Find stationary distribution for infinite space Markov chain

The condition you give is the correctly identified global balance equation for $\pi, \, P$, however it is much easier to find the closed form of the stationary distribution by proving that it satisfies the detailed balance condition

$$\pi(i) P(i,j) = \pi(j)P(j,i), \qquad \forall \, i,j\, \in S.$$

If we can find such a probability vector $\pi$ which satisfies this condition, then $\pi$ is known to be a stationary distribution for $P$.

In the context of your Markov chain, we know that $P(i,j) = 0$ if $j \neq i \pm 1$ and it suffices to find $\pi$ satisfying $$ \pi(i)P(i,i+1) = \pi(i+1)P(i+1,i)$$ That is $$\pi(i)p = \pi(i+1)(1-p).$$ If we write $\rho = p/(1-p)$ then we have the recurrence relation $$\pi(i+1) = \rho \pi(i) = \cdots = \rho^{i} \pi(1) = \frac1p \, \rho^{i+1} \pi(0),$$ where in the final equality we use that the detailed balance at $i = 0$ is given by $\pi(0) = (1-p) \pi(1)$.
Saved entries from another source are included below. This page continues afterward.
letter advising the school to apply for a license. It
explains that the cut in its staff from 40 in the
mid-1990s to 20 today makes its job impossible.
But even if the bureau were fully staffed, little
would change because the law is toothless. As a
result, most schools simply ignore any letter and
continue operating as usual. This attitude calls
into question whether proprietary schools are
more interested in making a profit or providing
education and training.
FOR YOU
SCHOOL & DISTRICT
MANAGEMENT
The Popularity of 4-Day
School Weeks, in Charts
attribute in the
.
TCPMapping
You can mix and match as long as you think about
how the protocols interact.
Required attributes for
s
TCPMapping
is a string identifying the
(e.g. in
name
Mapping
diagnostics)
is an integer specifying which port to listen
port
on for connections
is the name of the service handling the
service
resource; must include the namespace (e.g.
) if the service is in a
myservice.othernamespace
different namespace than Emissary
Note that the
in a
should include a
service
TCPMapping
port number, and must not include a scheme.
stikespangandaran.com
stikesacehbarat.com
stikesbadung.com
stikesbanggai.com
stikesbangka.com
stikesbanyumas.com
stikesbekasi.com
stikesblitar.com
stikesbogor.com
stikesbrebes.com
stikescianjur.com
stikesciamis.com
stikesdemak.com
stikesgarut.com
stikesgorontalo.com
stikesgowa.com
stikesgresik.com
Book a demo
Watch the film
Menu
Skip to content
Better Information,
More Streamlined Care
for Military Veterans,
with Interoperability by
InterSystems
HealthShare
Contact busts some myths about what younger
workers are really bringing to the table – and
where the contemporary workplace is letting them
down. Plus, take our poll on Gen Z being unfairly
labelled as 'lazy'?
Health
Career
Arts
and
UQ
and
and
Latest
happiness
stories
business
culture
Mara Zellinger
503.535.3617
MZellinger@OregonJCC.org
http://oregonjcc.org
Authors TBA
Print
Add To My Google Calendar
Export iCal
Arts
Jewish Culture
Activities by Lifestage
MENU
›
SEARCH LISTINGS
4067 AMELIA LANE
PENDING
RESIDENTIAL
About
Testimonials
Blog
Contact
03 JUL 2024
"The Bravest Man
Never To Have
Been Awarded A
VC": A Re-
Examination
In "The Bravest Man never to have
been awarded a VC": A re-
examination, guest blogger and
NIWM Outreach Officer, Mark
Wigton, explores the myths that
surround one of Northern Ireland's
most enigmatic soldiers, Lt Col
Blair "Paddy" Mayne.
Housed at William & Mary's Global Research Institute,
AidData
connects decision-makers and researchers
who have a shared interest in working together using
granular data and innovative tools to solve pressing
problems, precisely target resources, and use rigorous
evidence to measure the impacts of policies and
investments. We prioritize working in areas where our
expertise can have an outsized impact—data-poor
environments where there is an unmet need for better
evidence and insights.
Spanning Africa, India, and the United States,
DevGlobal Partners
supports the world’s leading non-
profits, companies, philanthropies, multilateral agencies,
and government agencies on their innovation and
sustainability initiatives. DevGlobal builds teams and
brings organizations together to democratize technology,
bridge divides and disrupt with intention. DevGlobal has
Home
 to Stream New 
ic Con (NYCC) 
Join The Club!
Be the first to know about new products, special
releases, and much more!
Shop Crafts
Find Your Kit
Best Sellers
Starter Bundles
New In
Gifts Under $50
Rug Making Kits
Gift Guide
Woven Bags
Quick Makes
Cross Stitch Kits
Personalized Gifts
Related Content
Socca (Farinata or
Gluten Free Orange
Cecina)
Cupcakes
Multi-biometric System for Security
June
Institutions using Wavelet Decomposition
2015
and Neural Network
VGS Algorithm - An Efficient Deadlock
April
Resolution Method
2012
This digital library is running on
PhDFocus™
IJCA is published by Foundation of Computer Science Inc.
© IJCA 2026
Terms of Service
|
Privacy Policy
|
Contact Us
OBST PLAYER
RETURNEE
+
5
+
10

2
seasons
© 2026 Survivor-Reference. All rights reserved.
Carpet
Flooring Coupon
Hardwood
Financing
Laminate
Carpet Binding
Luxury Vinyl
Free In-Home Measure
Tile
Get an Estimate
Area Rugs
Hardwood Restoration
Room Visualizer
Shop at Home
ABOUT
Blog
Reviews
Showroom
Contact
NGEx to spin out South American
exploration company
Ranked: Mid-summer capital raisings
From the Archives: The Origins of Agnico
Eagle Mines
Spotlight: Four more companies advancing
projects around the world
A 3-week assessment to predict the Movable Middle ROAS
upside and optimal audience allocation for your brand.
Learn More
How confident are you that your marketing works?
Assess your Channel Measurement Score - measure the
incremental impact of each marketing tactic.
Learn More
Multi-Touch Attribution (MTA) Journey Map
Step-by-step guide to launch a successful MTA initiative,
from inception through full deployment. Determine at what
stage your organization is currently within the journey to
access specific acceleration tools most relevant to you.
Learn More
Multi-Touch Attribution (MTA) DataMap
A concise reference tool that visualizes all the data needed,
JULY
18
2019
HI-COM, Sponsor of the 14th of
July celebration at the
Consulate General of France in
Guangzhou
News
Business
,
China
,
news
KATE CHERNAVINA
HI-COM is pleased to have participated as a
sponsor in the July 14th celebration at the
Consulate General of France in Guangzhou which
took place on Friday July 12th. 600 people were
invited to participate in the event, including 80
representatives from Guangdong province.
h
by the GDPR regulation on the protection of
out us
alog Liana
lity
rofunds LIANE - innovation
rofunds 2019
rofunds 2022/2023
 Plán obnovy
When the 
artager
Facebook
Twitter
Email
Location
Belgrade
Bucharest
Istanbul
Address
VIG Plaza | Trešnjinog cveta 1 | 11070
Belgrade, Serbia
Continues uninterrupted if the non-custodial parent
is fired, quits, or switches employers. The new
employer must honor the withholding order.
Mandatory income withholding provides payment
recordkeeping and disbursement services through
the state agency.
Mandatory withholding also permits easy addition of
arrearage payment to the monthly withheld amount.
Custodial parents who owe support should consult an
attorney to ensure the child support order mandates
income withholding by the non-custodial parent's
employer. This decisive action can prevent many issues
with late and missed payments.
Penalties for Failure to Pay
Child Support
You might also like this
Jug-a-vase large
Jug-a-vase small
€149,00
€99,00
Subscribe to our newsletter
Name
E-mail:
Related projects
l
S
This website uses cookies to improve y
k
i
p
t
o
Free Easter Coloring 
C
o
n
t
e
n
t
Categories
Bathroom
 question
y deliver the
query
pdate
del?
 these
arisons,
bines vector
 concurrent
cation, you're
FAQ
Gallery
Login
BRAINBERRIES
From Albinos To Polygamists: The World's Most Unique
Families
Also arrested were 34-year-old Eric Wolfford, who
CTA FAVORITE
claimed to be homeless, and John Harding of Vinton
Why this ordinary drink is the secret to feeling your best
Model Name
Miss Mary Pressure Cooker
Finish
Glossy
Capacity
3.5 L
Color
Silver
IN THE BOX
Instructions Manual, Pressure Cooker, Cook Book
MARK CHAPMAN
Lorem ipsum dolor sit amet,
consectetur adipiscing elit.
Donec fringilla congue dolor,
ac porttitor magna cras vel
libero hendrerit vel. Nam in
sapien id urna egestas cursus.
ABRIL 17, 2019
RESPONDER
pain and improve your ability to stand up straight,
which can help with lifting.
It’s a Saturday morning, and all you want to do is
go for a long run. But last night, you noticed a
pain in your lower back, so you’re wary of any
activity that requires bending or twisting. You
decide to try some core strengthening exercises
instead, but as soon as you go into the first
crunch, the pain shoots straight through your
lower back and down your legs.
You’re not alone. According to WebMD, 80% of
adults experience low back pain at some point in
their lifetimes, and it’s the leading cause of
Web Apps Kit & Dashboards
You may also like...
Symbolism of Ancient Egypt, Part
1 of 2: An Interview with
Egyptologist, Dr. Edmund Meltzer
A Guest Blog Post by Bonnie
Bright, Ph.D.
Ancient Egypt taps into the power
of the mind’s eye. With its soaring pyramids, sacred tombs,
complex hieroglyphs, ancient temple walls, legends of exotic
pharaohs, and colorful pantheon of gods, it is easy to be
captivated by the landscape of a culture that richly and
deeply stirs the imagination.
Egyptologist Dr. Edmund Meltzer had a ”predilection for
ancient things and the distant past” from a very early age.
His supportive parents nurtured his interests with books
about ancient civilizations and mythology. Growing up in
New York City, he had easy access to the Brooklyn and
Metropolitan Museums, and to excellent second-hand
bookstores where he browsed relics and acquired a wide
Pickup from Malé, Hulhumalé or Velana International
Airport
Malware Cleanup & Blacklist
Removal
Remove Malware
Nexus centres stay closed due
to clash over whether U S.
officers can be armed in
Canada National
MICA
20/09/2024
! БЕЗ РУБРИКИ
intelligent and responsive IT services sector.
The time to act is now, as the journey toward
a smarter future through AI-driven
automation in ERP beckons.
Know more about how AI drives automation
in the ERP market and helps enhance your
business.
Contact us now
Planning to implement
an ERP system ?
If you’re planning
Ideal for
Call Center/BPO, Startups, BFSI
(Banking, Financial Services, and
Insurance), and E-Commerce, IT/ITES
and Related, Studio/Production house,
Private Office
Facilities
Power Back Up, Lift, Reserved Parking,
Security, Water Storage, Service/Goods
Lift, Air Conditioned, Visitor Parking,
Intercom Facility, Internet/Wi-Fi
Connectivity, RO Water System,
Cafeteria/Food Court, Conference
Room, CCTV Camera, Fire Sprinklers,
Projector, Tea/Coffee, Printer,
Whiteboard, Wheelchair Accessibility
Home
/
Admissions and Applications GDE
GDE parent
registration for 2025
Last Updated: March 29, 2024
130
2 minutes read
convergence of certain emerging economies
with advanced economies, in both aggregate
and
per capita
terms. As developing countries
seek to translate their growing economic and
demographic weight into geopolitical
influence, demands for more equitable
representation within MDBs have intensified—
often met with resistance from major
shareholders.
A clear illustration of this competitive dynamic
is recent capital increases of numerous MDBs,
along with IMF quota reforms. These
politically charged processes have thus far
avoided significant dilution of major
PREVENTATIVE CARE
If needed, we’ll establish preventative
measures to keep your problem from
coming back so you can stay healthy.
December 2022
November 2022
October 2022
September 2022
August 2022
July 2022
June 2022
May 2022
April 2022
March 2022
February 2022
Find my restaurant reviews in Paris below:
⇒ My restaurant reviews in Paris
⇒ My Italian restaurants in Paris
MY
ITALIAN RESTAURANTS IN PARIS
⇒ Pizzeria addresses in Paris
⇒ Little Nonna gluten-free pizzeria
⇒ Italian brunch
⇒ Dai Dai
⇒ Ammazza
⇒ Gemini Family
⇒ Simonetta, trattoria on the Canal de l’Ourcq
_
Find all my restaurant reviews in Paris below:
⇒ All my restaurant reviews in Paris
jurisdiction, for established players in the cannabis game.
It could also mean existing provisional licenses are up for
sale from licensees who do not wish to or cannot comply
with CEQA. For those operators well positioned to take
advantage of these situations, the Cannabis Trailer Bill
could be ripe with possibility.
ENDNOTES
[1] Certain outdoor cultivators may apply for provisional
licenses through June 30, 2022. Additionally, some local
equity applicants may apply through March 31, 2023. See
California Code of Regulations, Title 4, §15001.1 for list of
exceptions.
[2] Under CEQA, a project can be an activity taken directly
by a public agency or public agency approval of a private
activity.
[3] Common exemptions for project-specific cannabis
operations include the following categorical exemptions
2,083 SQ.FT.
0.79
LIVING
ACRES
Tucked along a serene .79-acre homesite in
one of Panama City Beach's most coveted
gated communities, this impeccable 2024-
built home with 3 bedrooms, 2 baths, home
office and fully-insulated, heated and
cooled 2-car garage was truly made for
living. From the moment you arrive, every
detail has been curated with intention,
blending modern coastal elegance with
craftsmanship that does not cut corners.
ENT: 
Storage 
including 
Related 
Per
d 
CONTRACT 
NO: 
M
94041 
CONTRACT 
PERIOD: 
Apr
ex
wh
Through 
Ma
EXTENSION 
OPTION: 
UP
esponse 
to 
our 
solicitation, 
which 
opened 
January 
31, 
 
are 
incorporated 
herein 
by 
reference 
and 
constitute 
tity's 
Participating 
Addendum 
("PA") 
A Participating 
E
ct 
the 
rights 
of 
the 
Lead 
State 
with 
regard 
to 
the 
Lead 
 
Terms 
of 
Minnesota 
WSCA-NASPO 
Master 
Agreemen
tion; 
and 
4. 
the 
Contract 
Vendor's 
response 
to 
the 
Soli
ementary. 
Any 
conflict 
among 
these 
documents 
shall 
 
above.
Since the stationary distribution must sum to $1$ (it is a probability distribution) we have

$$1 = \sum_{i=0}^{\infty} \pi(i) = \frac{\pi(0)}p \sum_{i=0}^\infty \rho^i$$ You can now use the geometric series identity to identify when this is well defined, and to find the exact formula for the stationary distribution.

Note: In the above I worked with the method of assuming detailed balance to be true, and then showing that this was in fact the case (for certain $p$, which you will need to check). An alternate approach would have been to first demonstrate that the process is reversible by proving Kolmogorov's Criterion (which shows reversibility, which is equivalent to detailed balance), and then deriving the detailed balance relationship after.

Just write those equations between only two nodes, like you have for $0$. $$1 \cdot \pi_0 = q \cdot \pi_1$$ $$p \cdot \pi_1 = q \cdot \pi_2$$ $$ \ldots $$ $$\pi_{k+1} = \frac{p}{q} \cdot \pi_k = \left(\frac{p}{q}\right)^{k}\cdot \pi_1$$

Then you have $$1 = \sum\limits_{k=0}^{\infty}\pi_k = q \cdot \pi_1 + \pi_1 + \left(\frac{p}{q}\right)^{1}\cdot \pi_1 + \left(\frac{p}{q}\right)^{2}\cdot \pi_1 + \ldots$$

$$1 = \pi_1 \cdot \left( q + 1 + \left(\frac{p}{q}\right)^{1} + \left(\frac{p}{q}\right)^{2} + \ldots\right)$$

$$\pi_1 = \frac{1}{\frac{1}{1 - p/q} + q}$$

you need to be careful, so $p < q$, otherwise no stationary distribution exists.